2. Setting up local development environments

Once upon a time, being a coder meant setting up and maintaining a "development box"--meaning a PC or laptop with all of the tools you needed to write code, as well as to test it. Sometimes you maintained multiple environments on the same computer (typically with the help of virtual machines) so that you could test your code under different conditions.

Today, as software development operations increasingly move the cloud, local development boxes are becoming less important. While some developers may still write code locally, many now simply check code into cloud-based CI/CD pipelines to be tested and built. And, in some cases, even the code itself is written in the cloud using cloud IDEs.

Setting up a development and testing environment may still be important. But doing it locally is no longer as common. Now, you need to know how to work with cloud-based development tools, which are a different sort of beast.

3. Building hardware-dependent features

In our current age of SaaS, many applications are designed to be as hardware-agnostic as possible. They don't interact at a low level with the various hardware components in a users' computer. Instead, they are delivered over the Internet, often in a Web browser.

To be sure, there are exceptions. If you are a game developer, or you write code that does GPU offloading, for example, writing applications that interface directly with hardware still matters. But most other developers no longer have to think much about the specific hardware inside their end users' computers. They just write code that can be deployed on a server and interface with users over the network. 

4. Knowing the nuances of operating systems

There was a time when being a good developer meant that you knew how a win32 kernel was different from win64, or which libraries were installed by default on a Red Hat Enterprise Linux server as compared to, say, an Ubuntu one. Understanding these nuances mattered to ensure that the code you wrote would work equally well on different types and flavors of operating systems.

New types of deployment technologies have made this type of operating system-specific knowledge less important. If you deploy an application inside a container, for example, it will be abstracted away from the host server in many respects, and will typically work the same regardless of which Linux distribution is hosting it. At the same time, the pace of evolution of Windows has slowed down over the past decade, reducing the number of different Windows flavors that developers might have to cater to. Plus, in the age of SaaS, local end user environment configurations matter less and less overall.

Operating system differences certainly still matter in some cases. But, depending on the type of application you are writing, they may not matter for your work. That is a big change from the past.

5. Software packaging

Just as new deployment technologies have made applications more OS-agnostic, they have also reduced the importance of learning different methods for packaging applications.

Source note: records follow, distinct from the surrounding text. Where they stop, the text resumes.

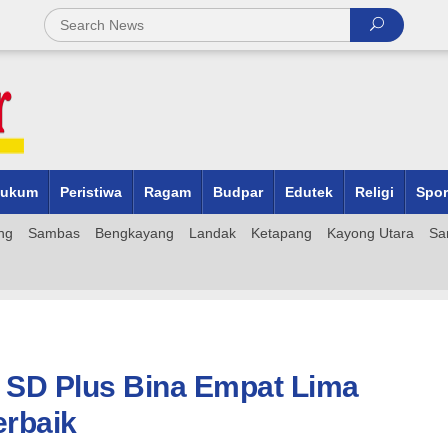
ukum
Peristiwa
Ragam
Budpar
Edutek
Religi
Spor
ng
Sambas
Bengkayang
Landak
Ketapang
Kayong Utara
Sa
a SD Plus Bina Empat Lima
rbaik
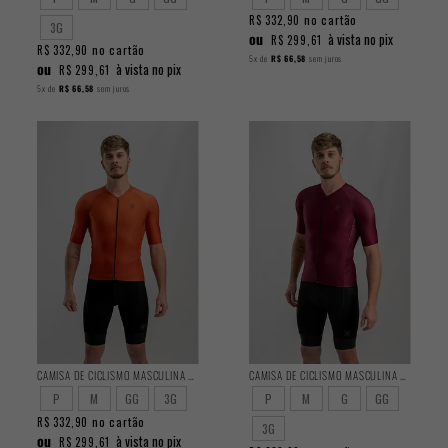
no cartão
R$ 332,90
3G
ou
à vista no pix
R$ 299,61
no cartão
R$ 332,90
5x
de
R$ 66,58
sem juros
ou
à vista no pix
R$ 299,61
5x
de
R$ 66,58
sem juros
CAMISA DE CICLISMO MASCULINA TRAINING BRICK
CAMISA DE CICLISMO MASCULINA TRAINING GRAPE
P
M
GG
3G
P
M
G
GG
no cartão
R$ 332,90
3G
ou
à vista no pix
R$ 299,61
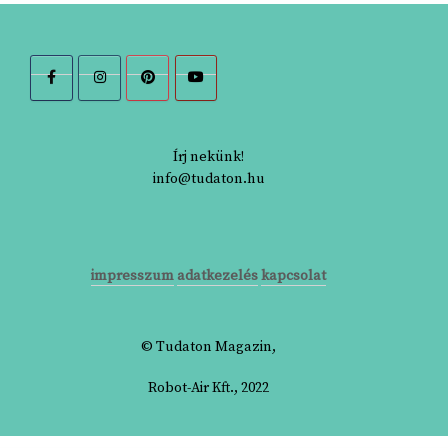
Írj nekünk!
info@tudaton.hu
impresszum
adatkezelés
kapcsolat
© Tudaton Magazin,
Robot-Air Kft., 2022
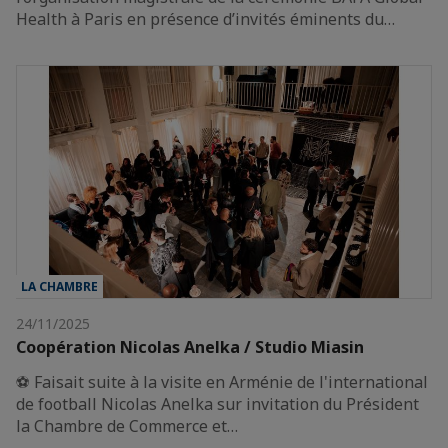
Health à Paris en présence d’invités éminents du…
LA CHAMBRE
24/11/2025
Coopération Nicolas Anelka / Studio Miasin
⚽️ Faisait suite à la visite en Arménie de l'international
de football Nicolas Anelka sur invitation du Président
la Chambre de Commerce et…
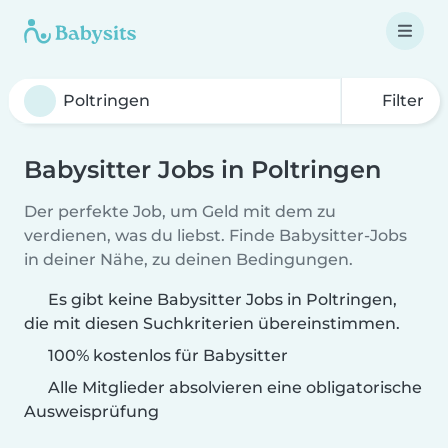
Filter
Babysitter Jobs in Poltringen
Der perfekte Job, um Geld mit dem zu
verdienen, was du liebst. Finde Babysitter-Jobs
in deiner Nähe, zu deinen Bedingungen.
Es gibt keine Babysitter Jobs in Poltringen,
die mit diesen Suchkriterien übereinstimmen.
100% kostenlos für Babysitter
Alle Mitglieder absolvieren eine obligatorische
Ausweisprüfung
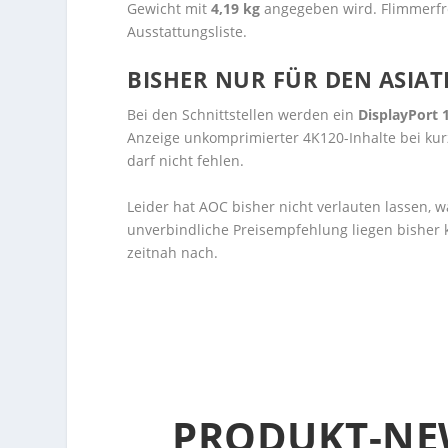
Gewicht mit
4,19 kg
angegeben wird. Flimmerfre
Ausstattungsliste.
BISHER NUR FÜR DEN ASIAT
Bei den Schnittstellen werden ein
DisplayPort 
Anzeige unkomprimierter 4K120-Inhalte bei kur
darf nicht fehlen.
Leider hat AOC bisher nicht verlauten lassen,
unverbindliche Preisempfehlung liegen bisher 
zeitnah nach.
PRODUKT-NE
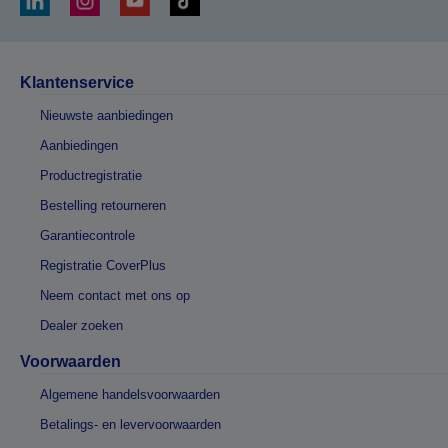
Klantenservice
Nieuwste aanbiedingen
Aanbiedingen
Productregistratie
Bestelling retourneren
Garantiecontrole
Registratie CoverPlus
Neem contact met ons op
Dealer zoeken
Voorwaarden
Algemene handelsvoorwaarden
Betalings- en levervoorwaarden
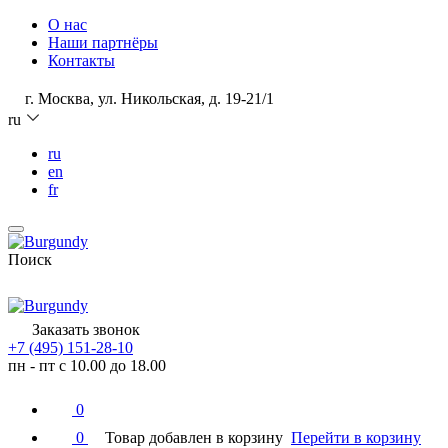
О нас
Наши партнёры
Контакты
г. Москва, ул. Никольская, д. 19-21/1
ru
ru
en
fr
Поиск
Заказать звонок
+7 (495) 151-28-10
пн - пт с 10.00 до 18.00
0
0
Товар добавлен в корзину
Перейти в корзину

Today, preparing an application for deployment is often as simple as wrapping some files inside a Docker image, uploading it to a container registry and calling it a day. Or perhaps you just bake the application into a virtual machine image and give that to your users to deploy in the cloud. In many cases, you no longer have to worry about building multiple .deb or .rpm files on Linux (and making sure to configure the various branches of your dependency trees correctly), or .exe files on Windows.

Sure, packaging is still important for many developers. But for many, there are fewer types of packages to have to think about. In addition, building the packages that we use today, like Docker images, is arguably simpler.

Conclusion

If you learned to code 10 or 20 years ago--or, in some cases, even in just the past several years, before the container and cloud revolutions had fully taken off--the skills and strategies you learned may now no longer apply as you evolve your development career plan. So, before investing your time in learning to master a specific skill, step back and ask yourself if it's really an area of expertise that is in demand among the modern generation of developers.